I’ve lost track of the number of times I’ve heard the question. A guest, visiting the Monastery for the first time sits next to me at supper. She asks my name, then how long I’ve been a monk. Then it comes: “How did you get to the Monastery?” I have to bite back my cheeky side to stop myself from saying, “I took the Metro-North from Spuyten Duyvil, changed at Croton-Harmon for Poughkeepsie, and then took a cab.” I know she doesn’t mean how I literally came to the Monastery from my apartment in Inwood for my first visit ten or so years ago. Nor has this particular guest asked me this question 100 times, though it may be the 100th time I’ve heard it this month.
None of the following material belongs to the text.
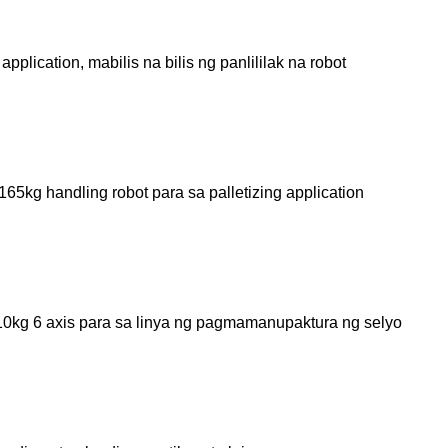
pplication, mabilis na bilis ng panlililak na robot
 165kg handling robot para sa palletizing application
0kg 6 axis para sa linya ng pagmamanupaktura ng selyo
If I want to keep the conversation at the superficial level appropriate to most supper tables, then I usually say something along the lines of “I loved it so much here that I didn’t want to leave. One time, I didn’t.” If I’ve met this guest before, or if I’m feeling more earnest that evening, I’ll say, “I felt like this was a place I could become myself, and that’s just what’s happened.” If I really want to move deep, though—and every so often I do—I tell the deeper truth. I say that I don’t really remember why I came to the Monastery. The more interesting question, at least to me now, is why I stay.
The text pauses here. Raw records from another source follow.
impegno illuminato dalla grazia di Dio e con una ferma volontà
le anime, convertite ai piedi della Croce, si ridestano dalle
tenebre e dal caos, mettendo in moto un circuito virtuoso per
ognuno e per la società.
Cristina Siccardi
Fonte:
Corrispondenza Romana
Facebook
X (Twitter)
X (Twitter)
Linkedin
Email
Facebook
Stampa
The answer to that question, to the one that no guest has ever asked me, changes from day to day and season to season. One morning when I was a novice, the then Superior walked into the common room while I and another novice were chatting. My fellow novice asked the Superior, apropos of nothing, why he’d stayed in the Order all these years. The Superior didn’t answer right then. Two days later he found the two of us and said, “I stay because I said I would.” That answer struck me then as profound and simple and very, very difficult to live by. It still does.
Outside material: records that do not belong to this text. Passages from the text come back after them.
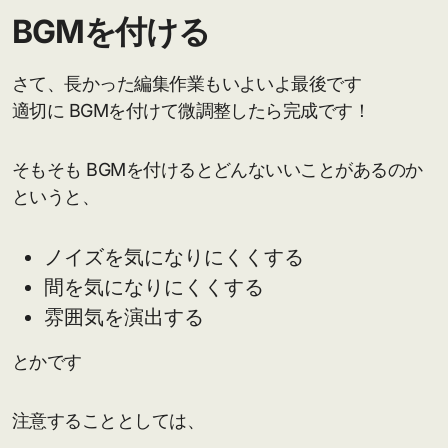
BGMを付ける
さて、長かった編集作業もいよいよ最後です
適切に BGMを付けて微調整したら完成です！
そもそも BGMを付けるとどんないいことがあるのか
というと、
ノイズを気になりにくくする
間を気になりにくくする
雰囲気を演出する
とかです
注意することとしては、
When we focus on God’s call to us, it’s so easy to get caught up in the drama of revelatory moments when suddenly, seemingly out of nowhere, we know who and whose we are. Some stranger walking by the roadside calls out to us, and immediately we know that we must leave everything behind and follow. But these moments don’t arise in a vacuum. As clear as the dawning light may be, it was the night beforehand, peppered with stars of smaller and more elemental revelations that often pave the way for whatever grand epiphanies we may experience. 

While many of us have those moments of radiant revelation, even they fade in the dailiness and, yes, the tedium of making a life with God. We can thank God that they do.

Christian Wiman captures this experience when he writes that “What you must realize, what you must even come to praise, is the fact that there is no right way that is going to become apparent to you once and for all. The most blinding illumination that strikes and perhaps radically changes your life will become so attenuated and obscured by doubts and dailiness that you may one day come to suspect the truth of that moment at all. The calling that seemed so clear will be lost in echoes of questionings and indecision; the church that seemed to save you will fester with egos, complacencies, banalities; the deepest love of your life will work itself like a thorn in your heart until all you can think of is plucking it out. Wisdom is accepting the truth of this. Courage is persisting with life in spite of it. And faith is finding yourself, in the deepest part of your soul, in the very heart of who you are, moved to praise it.” (1)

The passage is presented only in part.